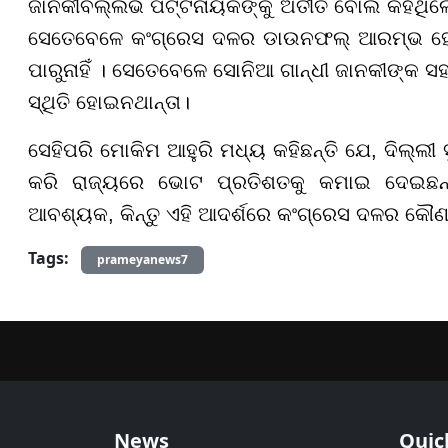
ଜାନକୀବଲ୍ଲଭ ପଟ୍ଟନାୟକଙ୍କୁ ଅତୀତ ବୋଲି କହିଥିଲେ 
ସେତେବେଳେ କଂଗ୍ରେସ ଦଳର ଡାଉନଫଲ୍ ଆରମ୍ଭ ହୋଇଥିଲ
ପାରୁନାହିଁ । ସେତେବେଳେ ସୋନିଆ ଗାନ୍ଧୀ ଜାନକୀଙ୍କ
ସ୍ଥିତି ହୋଇନଥାନ୍ତା।
ସେହିପରି ମୋକିମ ଆହୁରି ମଧ୍ୟ କହିଛନ୍ତି ଯେ, ଦିଲ୍ଲୀ 
କରି ରାଜ୍ୟରେ ଭୋଟ ପ୍ରତିଶତକୁ କମାଇ ଦେଇଛନ୍ତ
ଆବଶ୍ୟକ, କିନ୍ତୁ ଏହି ଆଦର୍ଶରେ କଂଗ୍ରେସ ଦଳର କୌଣସି
Tags:
prameyanews7
News
Quic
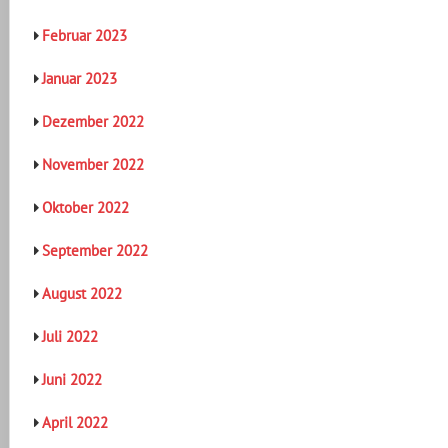
Februar 2023
Januar 2023
Dezember 2022
November 2022
Oktober 2022
September 2022
August 2022
Juli 2022
Juni 2022
April 2022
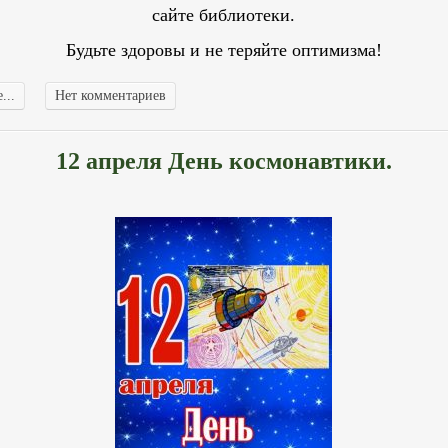
сайте библиотеки.
Будьте здоровы и не теряйте оптимизма!
...
Нет комментариев
12 апреля День космонавтики.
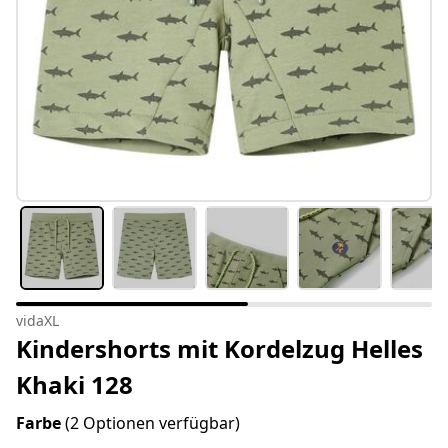
vidaXL
Kindershorts mit Kordelzug Helles
Khaki 128
Farbe
(2 Optionen verfügbar)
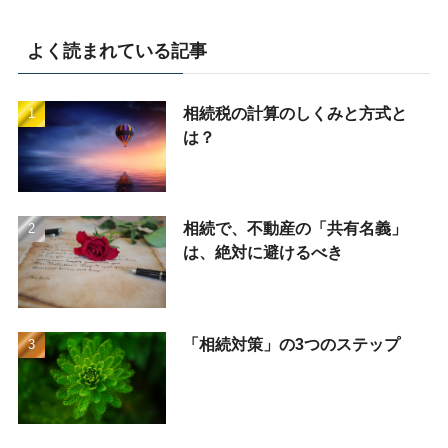
よく読まれている記事
相続税の計算のしくみと方式と
は？
相続で、不動産の「共有名義」
は、絶対に避けるべき
「相続対策」の3つのステップ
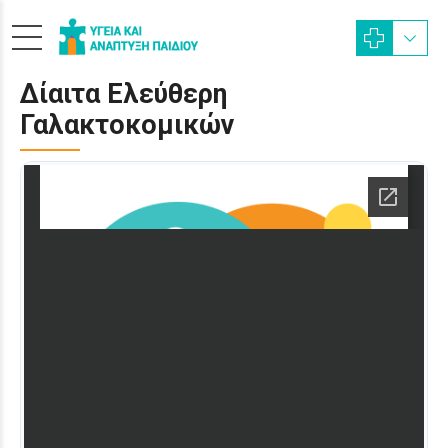
Δίαιτα Ελεύθερη
Γαλακτοκομικών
====================
### Work item
Write the lines from the one containing "Нет комментариев" through the end of the data above exactly as they appear, and do not carry over any picture.

### Task result
Нет комментариев
12 апреля День космонавтики.
vidaXL
Kindershorts mit Kordelzug Helles
Khaki 128
Farbe
(2 Optionen verfügbar)
よく読まれている記事
相続税の計算のしくみと方式と
は？
相続で、不動産の「共有名義」
は、絶対に避けるべき
「相続対策」の3つのステップ
Δίαιτα Ελεύθερη
Γαλακτοκομικών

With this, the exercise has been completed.